Merci pour vos commentaires.

Ce qui est problématique, ce ne sont pas les plantes, mais l’usage qui est fait des dites plantes. Suivant qu’une plante pousse à l’état naturel ou suivant la manière dont elle est cultivée, puis transformée. Une plante à première vue bénéfique pour la santé peut s’avérer plus ou moins néfaste pour l’homme.

Ainsi le tabac a-t-il des qualités bénéfiques également, mais la manière dont il est produit, mis en marché et consommé. Tout cela peut générer toutes sortes de maladies, parmi lesquelles le cancer, même chez les non-fumeurs.

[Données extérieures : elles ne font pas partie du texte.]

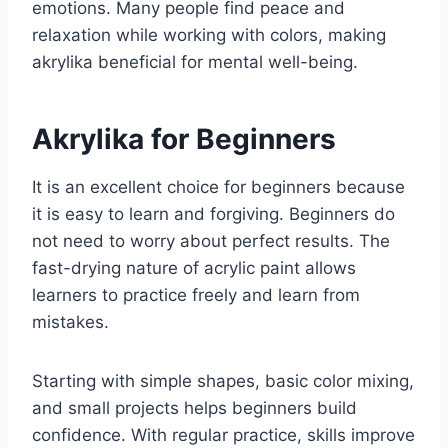
emotions. Many people find peace and
relaxation while working with colors, making
akrylika beneficial for mental well-being.
Akrylika for Beginners
It is an excellent choice for beginners because
it is easy to learn and forgiving. Beginners do
not need to worry about perfect results. The
fast-drying nature of acrylic paint allows
learners to practice freely and learn from
mistakes.
Starting with simple shapes, basic color mixing,
and small projects helps beginners build
confidence. With regular practice, skills improve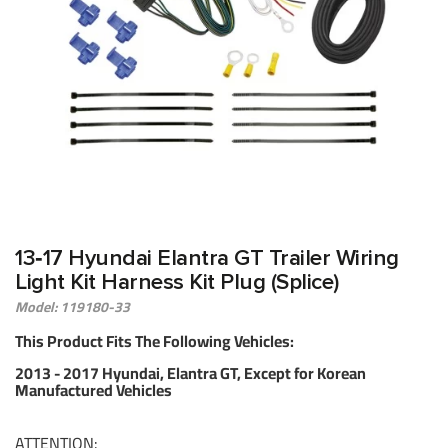
13‑17 Hyundai Elantra GT Trailer Wiring
Light Kit Harness Kit Plug (Splice)
Model: 119180-33
This Product Fits The Following Vehicles:
2013 - 2017 Hyundai, Elantra GT, Except for Korean
Manufactured Vehicles
ATTENTION: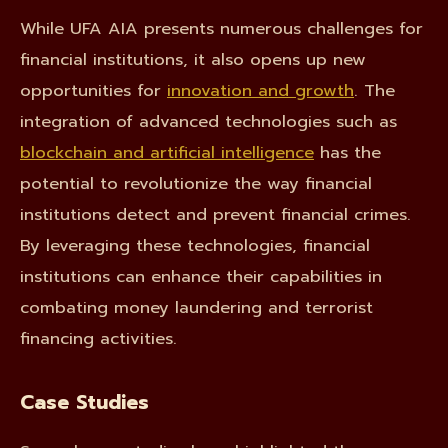
While UFA AIA presents numerous challenges for
financial institutions, it also opens up new
opportunities for
innovation and growth
. The
integration of advanced technologies such as
blockchain and artificial intelligence
has the
potential to revolutionize the way financial
institutions detect and prevent financial crimes.
By leveraging these technologies, financial
institutions can enhance their capabilities in
combating money laundering and terrorist
financing activities.
Case Studies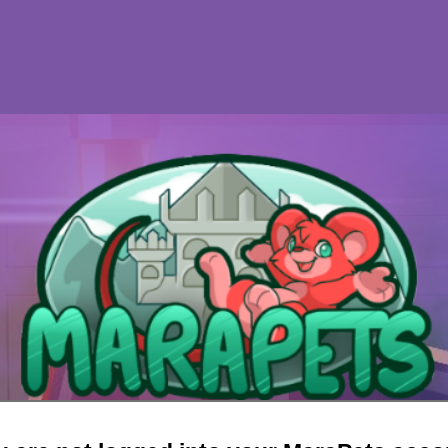
d this game session correctly and
will not b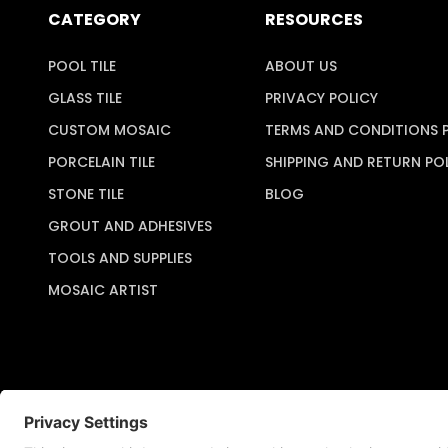
CATEGORY
RESOURCES
POOL TILE
ABOUT US
GLASS TILE
PRIVACY POLICY
CUSTOM MOSAIC
TERMS AND CONDITIONS 
PORCELAIN TILE
SHIPPING AND RETURN PO
STONE TILE
BLOG
GROUT AND ADHESIVES
TOOLS AND SUPPLIES
MOSAIC ARTIST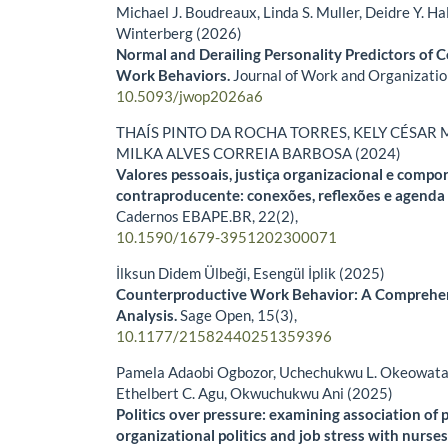
Michael J. Boudreaux, Linda S. Muller, Deidre Y. Hal
Winterberg (2026)
Normal and Derailing Personality Predictors of 
Work Behaviors.
Journal of Work and Organizatio
10.5093/jwop2026a6
THAÍS PINTO DA ROCHA TORRES, KELY CÉSAR 
MILKA ALVES CORREIA BARBOSA (2024)
Valores pessoais, justiça organizacional e comp
contraproducente: conexões, reflexões e agenda 
Cadernos EBAPE.BR,
22
(2),
10.1590/1679-3951202300071
İlksun Didem Ülbeği, Esengül İplik (2025)
Counterproductive Work Behavior: A Comprehen
Analysis.
Sage Open,
15
(3),
10.1177/21582440251359396
Pamela Adaobi Ogbozor, Uchechukwu L. Okeowata,
Ethelbert C. Agu, Okwuchukwu Ani (2025)
Politics over pressure: examining association of 
organizational politics and job stress with nurs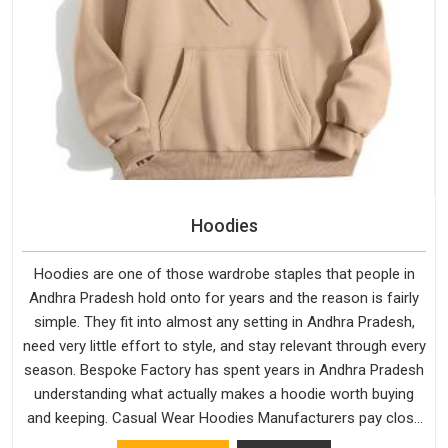
Hoodies
Hoodies are one of those wardrobe staples that people in
Andhra Pradesh hold onto for years and the reason is fairly
simple. They fit into almost any setting in Andhra Pradesh,
need very little effort to style, and stay relevant through every
season. Bespoke Factory has spent years in Andhra Pradesh
understanding what actually makes a hoodie worth buying
and keeping. Casual Wear Hoodies Manufacturers pay close
attention in Andhra Pradesh to inner lining softness, how the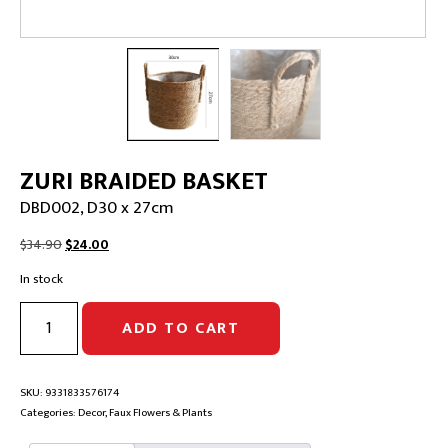
ZURI BRAIDED BASKET
DBD002, D30 x 27cm
Original
Current
$
34.90
$
24.00
price
price
In stock
was:
is:
$34.90.
$24.00.
ZURI
ADD TO CART
BRAIDED
BASKET
|
DBD002,
SKU:
9331833576174
D30
Categories:
Decor
,
Faux Flowers & Plants
x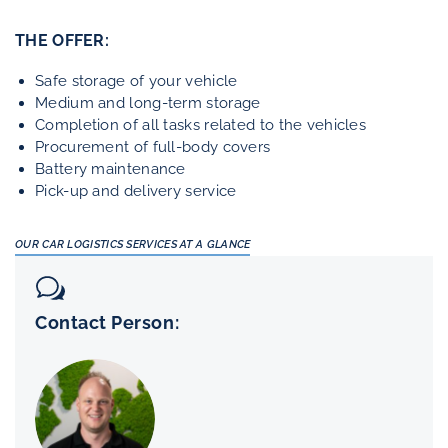
THE OFFER:
Safe storage of your vehicle
Medium and long-term storage
Completion of all tasks related to the vehicles
Procurement of full-body covers
Battery maintenance
Pick-up and delivery service
OUR CAR LOGISTICS SERVICES AT A GLANCE
Contact Person: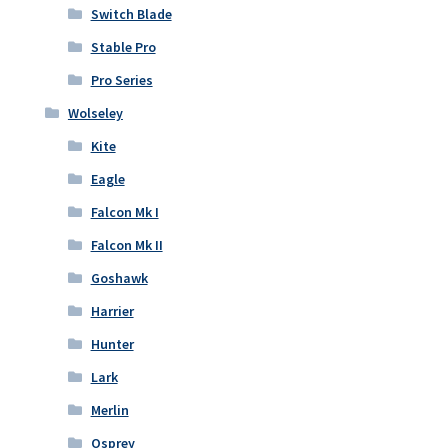
Switch Blade
Stable Pro
Pro Series
Wolseley
Kite
Eagle
Falcon Mk I
Falcon Mk II
Goshawk
Harrier
Hunter
Lark
Merlin
Osprey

L’opium a aussi d’excellentes vertus médicinales. Transformé sous forme de résine et fumé, il génère diverses sortes d’accoutumances qui sont néfastes pour l’organisme. Transformé en héroïne et amalgamé à toutes sortes d’additifs, ce stupéfiant est un méchant tueur. Même les héroïnomanes qui ont pu décrocher sont marqués à vie.

On pourrait multiplier les exemples comme ça ! Ainsi je ne suis pas sûr que les cultivars de chanvre « dit » récréatif et commercial soient si bons que cela pour la santé de tous (incluant la santé mentale). Les plantes ont besoin d’amour pour pouvoir guérir pleinement. Lorsque le rétablissement (la guérison) n’est certainement pas ce que recherchent les consommateurs de cannabis en premier.

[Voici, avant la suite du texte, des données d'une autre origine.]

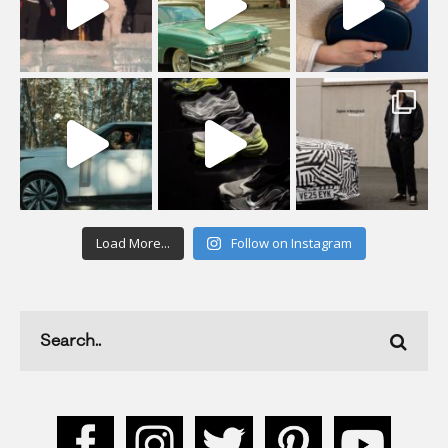
Load More...
Follow on Instagram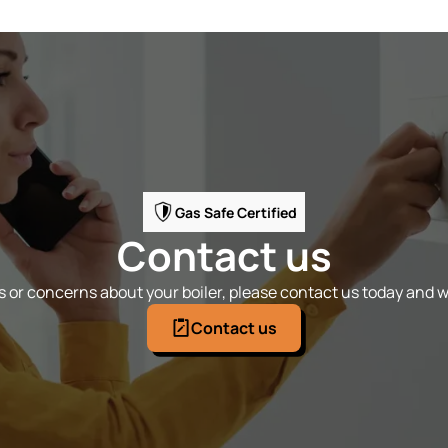
Gas Safe Certified
Contact us
 or concerns about your boiler, please contact us today and we
Contact us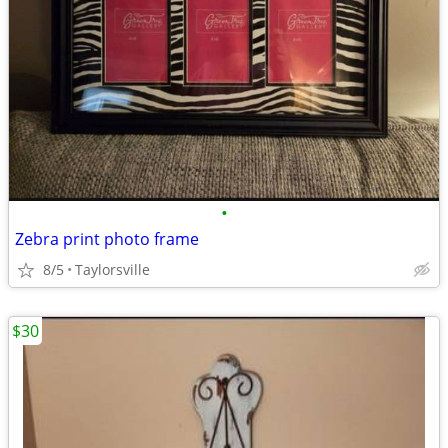
•
Zebra print photo frame
8/5
Taylorsville
$30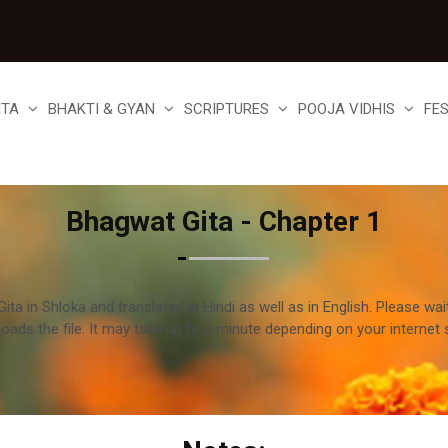
ITA
BHAKTI & GYAN
SCRIPTURES
POOJA VIDHIS
FE
Bhagwat Gita - Chapter 1
ta in Shloka and translated in Hindi as well as in English. Please wai
loads the file. It may take up to a minute depending on your internet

De plus, je pense que ce n’est pas l’affaire des gouvernements provinciaux que de devoir s’occuper de la vente et de la distribution du pot et surtout : de veiller à sa rentabilité !

Tout comme vous, je trouve qu’il n’est pas juste de donner un dossier criminel à une personne qui fumerait un joint. Mais ce que je comprends moins, c’est votre conception du mensonge. Qu’entendez-vous par : « mensonges qui dure depuis plus de 93 ans » ?

J’apprécie particulièrement le dernier paragraphe du texte sur le caractère en effet effacé (au bas mot) du caucus québécois. À commencer par le Premier…

J’ai décidé de commander au ministère fédéral de la santé une nouvelle boîte crânienne pour y compacter la fumée de la marihuana.

En effet, je souffre trop de la double stupidité du jeune Trudeau (inculte en philsophie politique mais ph.d. en selfies) de donner à Toronto les dizaines de milliards de $ de la future banque des infrastructures au lieu de la planter dans les régions les plus pauvres du pays. Par Skype les discussions entre financiers sont possibles, sauf pour les attardés du 19e siècle qui commandent toujours notre pays.

Sans compter la Charte fédérale de la laïcité, impossible à penser chez ces bigots dont la cervelle avait déjà été préparée à la marihuana par l’encens nauséabond des églises catholiques.

En science, les principes de la rationalité se tiennent bien ensemble; ceux de la stupidité aussi en politique fédérale dans mon pays catho-anglican-sigh-musulman-judaïque-et autres idioties du même genre..

Jacques Légaré
pH.d. En philosophie politique
Maître en histoire byzantino-arabe

Trudeau père consommait. Trudeau fils, tout jeune, en a vite conclu que le pot « y a rien là ». Pourtant, ce n’est pas ce que les études démontrent. Il faudrait que quelqu’un monte aux barricades afin de bloquer la vente de pot à la population.